THE DATA ->
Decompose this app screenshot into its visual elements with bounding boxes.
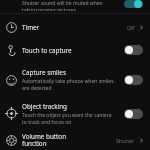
staticText: Timer — [22, 23, 40, 32]
staticText: Capture smiles — [22, 68, 66, 77]
staticText: Volume button function — [22, 132, 67, 148]
staticText: Shutter sound will be muted when — [22, 0, 103, 7]
staticText: Object tracking — [22, 102, 67, 111]
button[interactable]: On — [124, 0, 143, 8]
button[interactable]: Volume button function — [0, 130, 150, 150]
button[interactable]: Capture smiles — [0, 63, 150, 97]
button[interactable]: Off — [124, 75, 143, 85]
other: Timer — [138, 24, 145, 31]
button[interactable]: Off — [124, 109, 143, 119]
other: Volume button function — [138, 137, 145, 144]
staticText: Touch to capture — [22, 46, 72, 55]
button[interactable]: Shutter sound will be muted when — [0, 0, 150, 13]
button[interactable]: Touch to capture — [0, 37, 150, 63]
staticText: Off — [127, 24, 135, 31]
button[interactable]: Off — [124, 45, 143, 55]
staticText: Touch the object you want the camera to … — [22, 112, 112, 126]
staticText: Automatically take photos when smiles ar… — [22, 78, 114, 92]
staticText: taking moving pictures — [22, 7, 76, 11]
staticText: Shutter — [116, 137, 135, 144]
button[interactable]: Object tracking — [0, 97, 150, 130]
button[interactable]: Timer — [0, 17, 150, 37]
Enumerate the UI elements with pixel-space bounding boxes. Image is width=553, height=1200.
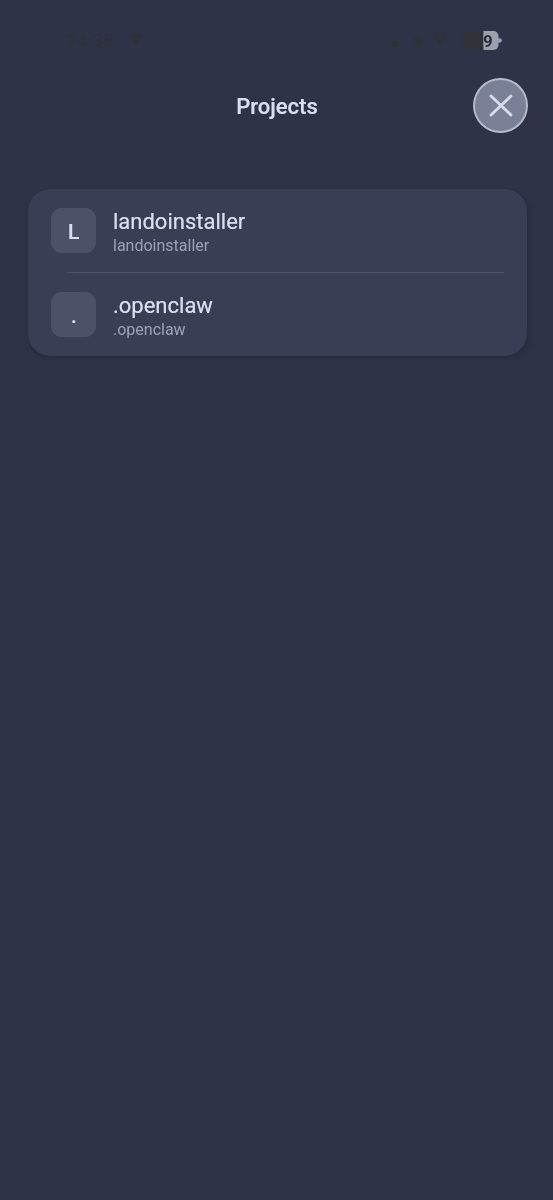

EXERCISE BRIEF ->
A bare number is the expected answer: the tally of lines in the records above holding "staticText".

WRITTEN ANSWER ->
11